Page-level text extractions
+===+

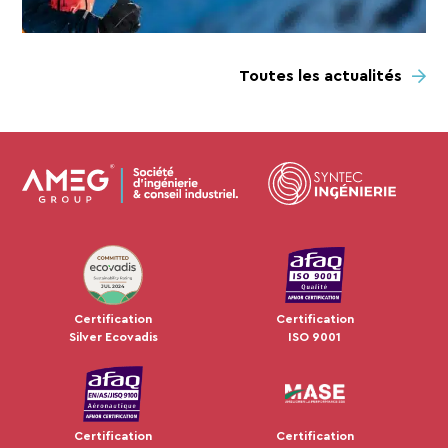
Toutes les actualités
JUL 2024
Certification
Certification
Silver Ecovadis
ISO 9001
Certification
Certification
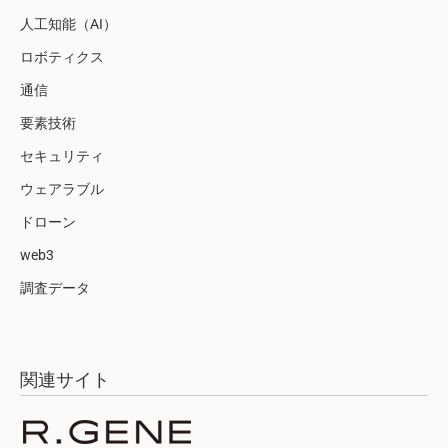
人工知能（AI）
ロボティクス
通信
要素技術
セキュリティ
ウェアラブル
ドローン
web3
調査データ
関連サイト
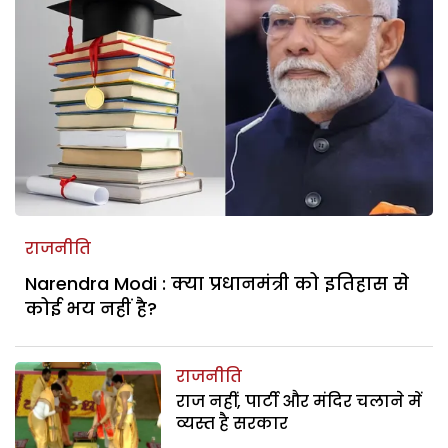
राजनीति
Narendra Modi : क्या प्रधानमंत्री को इतिहास से
कोई भय नहीं है?
राजनीति
राज नहीं, पार्टी और मंदिर चलाने में
व्यस्त है सरकार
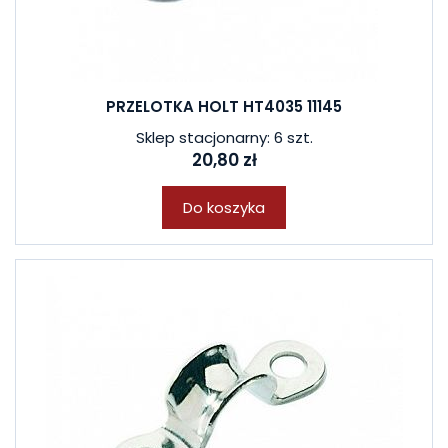
PRZELOTKA HOLT HT4035 11145
Sklep stacjonarny: 6 szt.
20,80 zł
Do koszyka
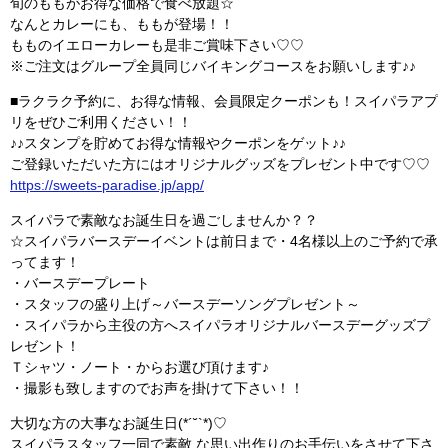
旬のももがお得な価格で食べ放題☆
なんとカレーにも、ももが登場！！
もものイエローカレーも是非ご賞味下さい♡♡
※ご注文はグループ全員同じバイキングコースをお願いします♪♪
■ラクラク予約に、お得な情報、会員限定クーポンも！スイパラアプ
リをぜひご利用ください！！
♪♪スタンプを貯めてお得な情報やクーポンをゲット♪♪
ご登録いただいた方にはオリジナルグッズをプレゼント中です♡♡
https://sweets-paradise.jp/app/
スイパラで素敵なお誕生日を過ごしませんか？？
☆スイパラバースデーイベントは前日まで・4名様以上のご予約で承
ってます！
・バースデープレート
・スタッフの盛り上げ～バースデーソングプレゼント～
・スイパラから主役の方へスイパラオリジナルバースデーグッズプ
レゼント！
Ｔシャツ・ノート・からお選び頂けます♪
・撮影も致しますのでお声を掛けて下さい！！
大切な方の大事なお誕生日(*´˘`*)♡
スイパラスタッフ一同で素敵 な思い出作りのお手伝いをさせて下さ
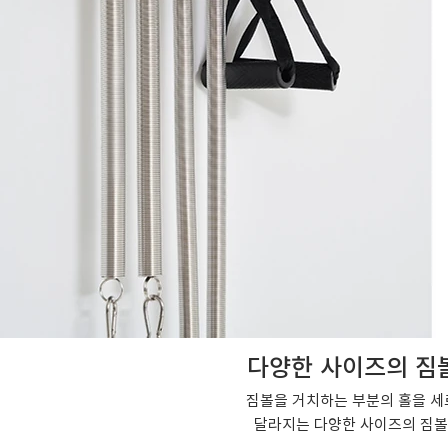
다양한 사이즈의 짐
짐볼을 거치하는 부분의 홀을 세
달라지는 다양한 사이즈의 짐볼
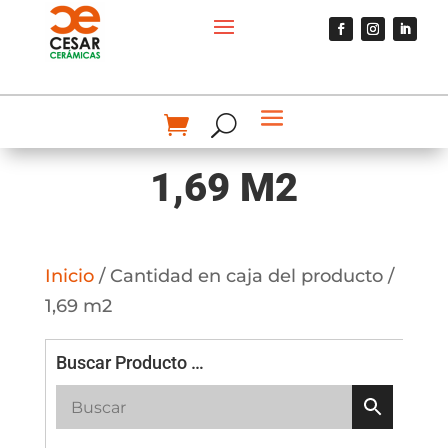
1,69 M2
Inicio
/ Cantidad en caja del producto /
1,69 m2
Buscar Producto …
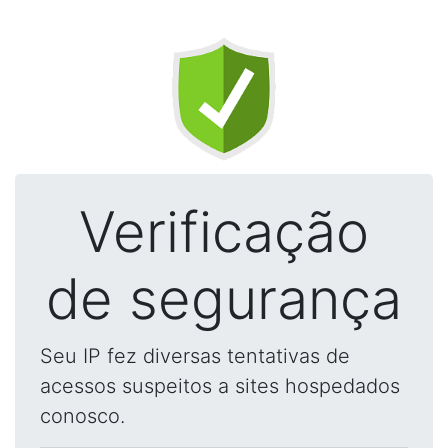
Verificação
de segurança
Seu IP fez diversas tentativas de
acessos suspeitos a sites hospedados
conosco.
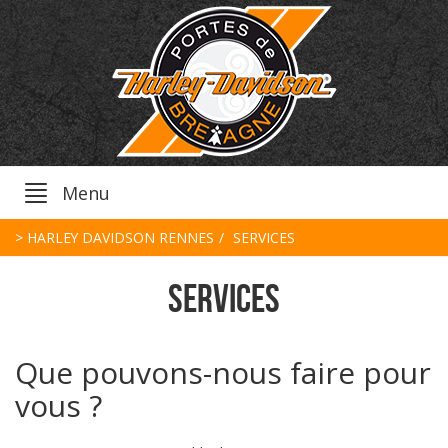
Menu
> HARLEY DAVIDSON RENNES
SERVICES
SERVICES
Que pouvons-nous faire pour
vous ?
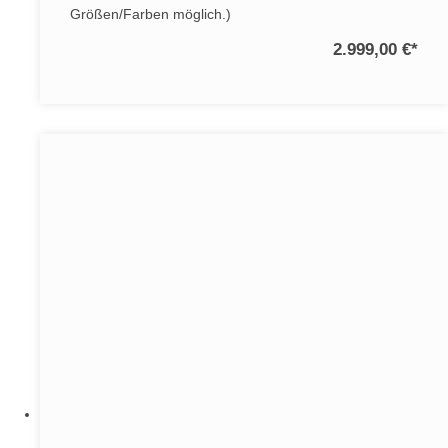
Größen/Farben möglich.)
2.999,00 €
*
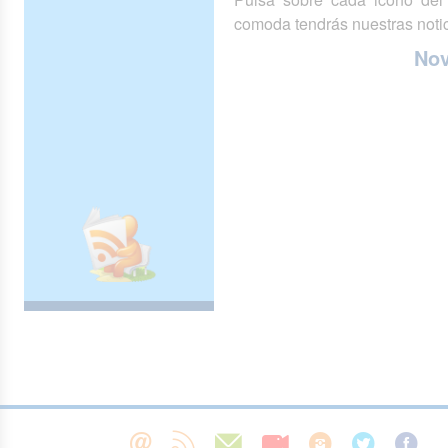
comoda tendrás nuestras notic
No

+===+

§ TASK STATEMENT
The answer must restate every entry word for word, with the pictures left out.

§ ANSWER SPACE
Toutes les actualités
JUL 2024
Certification
Certification
Silver Ecovadis
ISO 9001
Certification
Certification
人工知能（AI）
ロボティクス
通信
要素技術
セキュリティ
ウェアラブル
ドローン
web3
調査データ
関連サイト
राजनीति
Narendra Modi : क्या प्रधानमंत्री को इतिहास से
कोई भय नहीं है?
राजनीति
राज नहीं, पार्टी और मंदिर चलाने में
व्यस्त है सरकार
PRZELOTKA HOLT HT4035 11145
Sklep stacjonarny: 6 szt.
20,80 zł
Do koszyka
旬のももがお得な価格で食べ放題☆
なんとカレーにも、ももが登場！！
もものイエローカレーも是非ご賞味下さい♡♡
※ご注文はグループ全員同じバイキングコースをお願いします♪♪
■ラクラク予約に、お得な情報、会員限定クーポンも！スイパラアプ
リをぜひご利用ください！！
♪♪スタンプを貯めてお得な情報やクーポンをゲット♪♪
ご登録いただいた方にはオリジナルグッズをプレゼント中です♡♡
https://sweets-paradise.jp/app/
スイパラで素敵なお誕生日を過ごしませんか？？
☆スイパラバースデーイベントは前日まで・4名様以上のご予約で承
ってます！
・バースデープレート
・スタッフの盛り上げ～バースデーソングプレゼント～
・スイパラから主役の方へスイパラオリジナルバースデーグッズプ
レゼント！
Ｔシャツ・ノート・からお選び頂けます♪
・撮影も致しますのでお声を掛けて下さい！！
大切な方の大事なお誕生日(*´˘`*)♡
スイパラスタッフ一同で素敵 な思い出作りのお手伝いをさせて下さ
다양한 사이즈의 짐
짐볼을 거치하는 부분의 홀을 세
달라지는 다양한 사이즈의 짐볼
1,69 M2
Inicio
/ Cantidad en caja del producto /
1,69 m2
Buscar Producto …
Verificação
de segurança
Seu IP fez diversas tentativas de
acessos suspeitos a sites hospedados
conosco.
Menu
> HARLEY DAVIDSON RENNES
SERVICES
SERVICES
Que pouvons-nous faire pour
vous ?
Größen/Farben möglich.)
2.999,00 €
*
comoda tendrás nuestras notic
No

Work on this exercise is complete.